An Idea Is Born
Fred Morrison and his wife Lu often made a game of tossing upside-down cake pans between them on the beach. A stranger saw them playing and offered Fred a quarter for the cake pan. At the time, cake pans only cost five cents, so Morrison realized that there was a profit to be made. He joined up with a business partner, Warren Franscioni, and began to work on creating a plastic version.
Flying Discs & UFOs
Since UFOs were a hot topic at the time, Morrison modelled his first plastic disc after a flying saucer. By 1948, Morrison had created his first product, which he called the “Flyin’ Saucer.” By the 1950s, he had reworked the design again and renamed his toy the “Pluto Platter.” He chose space-themed names in hopes of capitalizing on the UFO craze happening after the 1947 sightings in Roswell, New Mexico.
A strong salesman, Morrison went around to fairs and shows and demonstrated his flying discs to attendees, but it wasn’t until the late 1950s that the toy really took off.
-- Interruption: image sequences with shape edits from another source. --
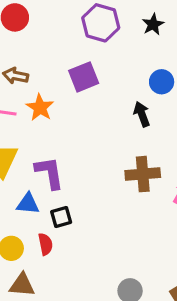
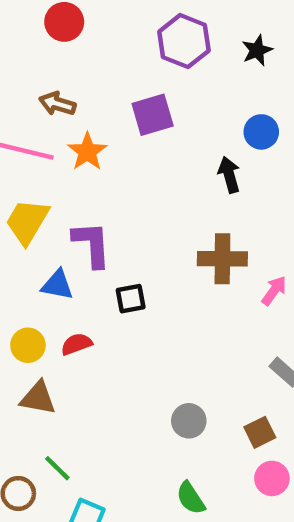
black square: (61, 217) -> (131, 299), moved
red semicircle: (45, 244) -> (76, 344), turned -105

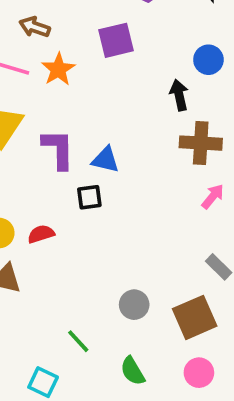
brown cross: (222, 259) -> (201, 143), moved
blue triangle: (57, 285) -> (105, 160), moved
brown square: (260, 432) -> (195, 317), size x1.6
green line: (57, 468) -> (78, 341), moved
pink circle: (272, 478) -> (199, 373), moved

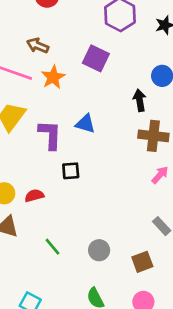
purple square: (116, 40) -> (96, 58), turned 36
blue triangle: (105, 160) -> (85, 124), moved
brown square: (195, 317) -> (142, 262), size x0.7
green line: (78, 341) -> (52, 247), moved

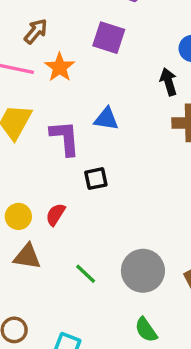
brown arrow: (38, 46) -> (36, 31), turned 115
red semicircle: (34, 196) -> (55, 215), turned -36
gray circle: (99, 250) -> (143, 271), size x1.6

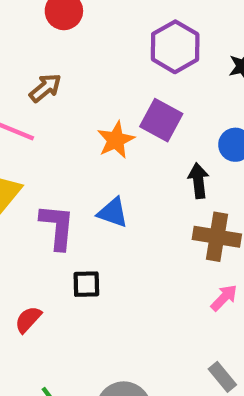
purple square: (109, 38) -> (161, 120), moved
orange star: (60, 67) -> (116, 140), moved

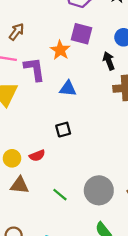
purple L-shape: (57, 227) -> (35, 69), moved
red semicircle: (28, 319) -> (37, 156), turned -140

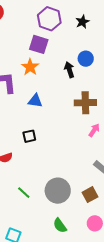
purple square: (82, 34) -> (39, 44), moved
black arrow: (109, 61) -> (69, 70), moved

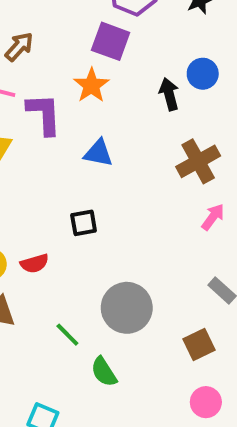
brown cross: (85, 103) -> (198, 161), turned -30
gray circle: (58, 191) -> (127, 308), moved
green semicircle: (60, 226) -> (104, 372), moved

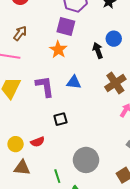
purple L-shape: (44, 114) -> (45, 86), moved
blue triangle: (98, 153) -> (74, 82), moved
green line: (67, 335) -> (57, 176), turned 32

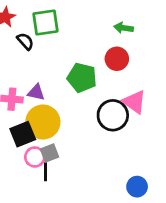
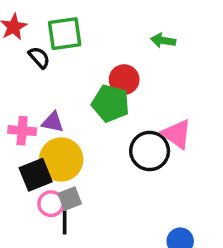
red circle: (117, 59) -> (124, 80), moved

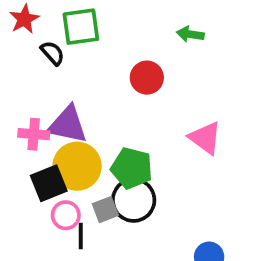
green pentagon: (110, 103) -> (132, 168), moved
purple triangle: (53, 122) -> (68, 125), size x1.6
black circle: (150, 151) -> (134, 200), moved
gray square: (70, 199) -> (105, 210), moved

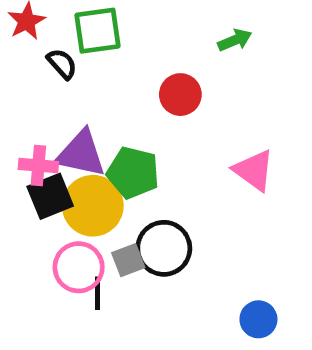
green arrow: (190, 34) -> (235, 40), turned 148
green pentagon: (132, 168) -> (133, 173), moved
black square: (49, 183) -> (50, 196), moved
pink circle: (66, 215) -> (79, 267), size x1.4

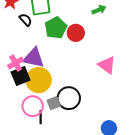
pink cross: (38, 166) -> (16, 63), turned -35
green pentagon: (133, 173) -> (56, 28), moved, turned 30

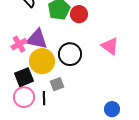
black square: (21, 76) -> (24, 77), moved
black circle: (69, 98) -> (70, 54), moved
pink circle: (33, 106) -> (24, 97), moved

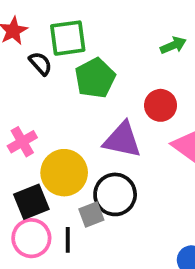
red circle: (79, 14) -> (161, 105), moved
purple triangle: (37, 39) -> (122, 140), moved
black circle: (70, 54) -> (115, 194), moved

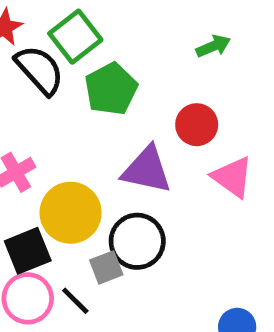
green square: (68, 38) -> (75, 37), turned -30
black semicircle: (40, 64) -> (40, 70), size x1.6
black line: (68, 240) -> (75, 301), turned -45

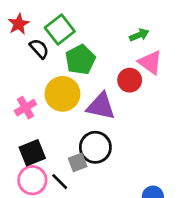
black semicircle: (40, 70) -> (39, 49), size x0.7
pink triangle: (232, 177) -> (150, 62), moved
yellow circle: (71, 213) -> (62, 94), moved

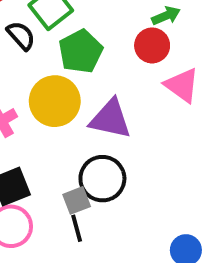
pink triangle: (150, 62) -> (182, 85), moved
red circle: (130, 80) -> (152, 45), moved
black line: (60, 182) -> (77, 228), moved, turned 30

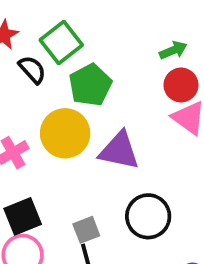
red circle: (152, 45) -> (181, 85), moved
black circle: (102, 179) -> (148, 216), moved

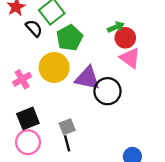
green arrow: (173, 50) -> (116, 27), moved
black circle: (148, 216) -> (107, 91), moved

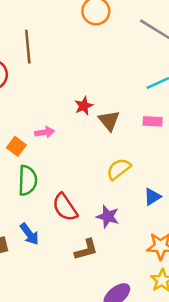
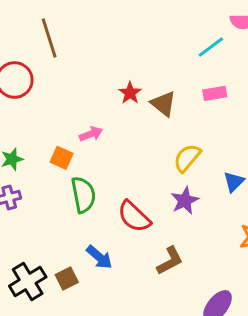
purple star: (108, 216) -> (185, 201), moved, turned -30

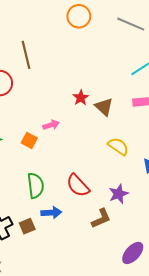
yellow semicircle: (187, 158) -> (118, 146), turned 80
green semicircle: (83, 195) -> (36, 186), moved
purple star: (185, 201) -> (118, 194), moved
blue arrow: (99, 257) -> (51, 213), turned -48

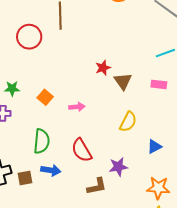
pink arrow: (51, 125) -> (77, 107), moved
yellow semicircle: (118, 146) -> (128, 122), turned 70

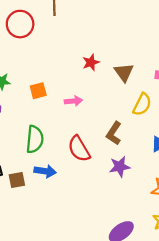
red star: (103, 68) -> (91, 62), moved
orange square: (45, 97) -> (38, 91), turned 35
yellow semicircle: (128, 122) -> (142, 104), moved
brown L-shape: (97, 186) -> (114, 133), moved, turned 135

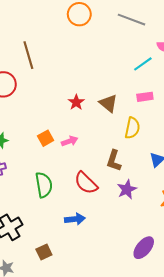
orange square: (38, 91) -> (46, 138), moved
blue arrow: (45, 171) -> (75, 219), moved
brown square: (17, 180) -> (44, 252), moved

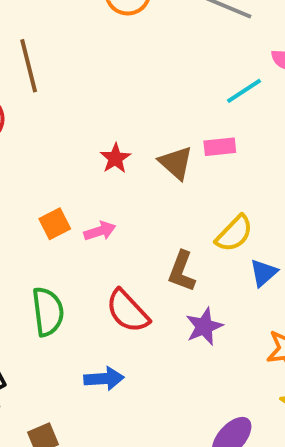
pink rectangle: (145, 97) -> (220, 147), moved
yellow semicircle: (132, 128) -> (234, 233), moved, turned 30

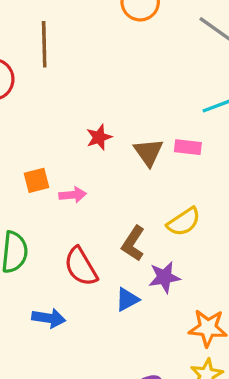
blue triangle: (264, 273) -> (127, 299), moved
purple star: (204, 327) -> (164, 277), moved

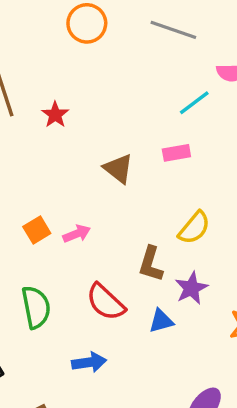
red star: (99, 137) -> (55, 115), moved
brown triangle: (148, 152) -> (118, 169), moved
blue triangle: (127, 299) -> (161, 321), turned 30

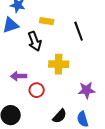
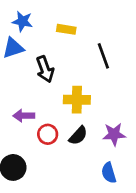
yellow rectangle: (47, 21) -> (66, 29), moved
black semicircle: (60, 116) -> (78, 136), moved

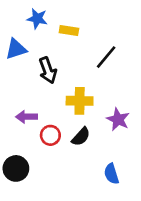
blue star: (22, 21) -> (37, 19), moved
black line: (103, 56) -> (106, 57), turned 60
purple star: (114, 134) -> (118, 119), moved, turned 30

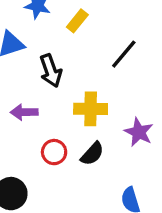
yellow rectangle: (69, 31) -> (77, 21), turned -60
purple arrow: (27, 117) -> (24, 112), moved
In 1955, the founders of the Wham-O toy company, Arthur “Spud” Melin and Richard Knerr, saw Morrison’s flying disc. In 1957, they purchased the rights to Morrison’s toy. Wham-O changed the name to “Frisbee” and began selling the rebranded toy in 1958. Sales skyrocketed, reaching 100 million before Mattel eventually bought out Wham-O.
What's in a Name?
Where did Wham-O get the name Frisbee? It comes from an unlikely source! College students in New England used to toss around pie pans from the Frisbie Baking Company in Bridgeport, Connecticut – similar to the way Morrison and his wife used to toss a cake pan back and forth on the beach. At the time, the company stamped all their pie pans with the phrase, “Frisbie’s Pies.” Melin and Knerr had heard college students using the term “Frisbie” to refer to the cake pans and realized they could use a similar term for their flying discs. They changed the spelling to “Frisbee,” and the toy we know and love today was born!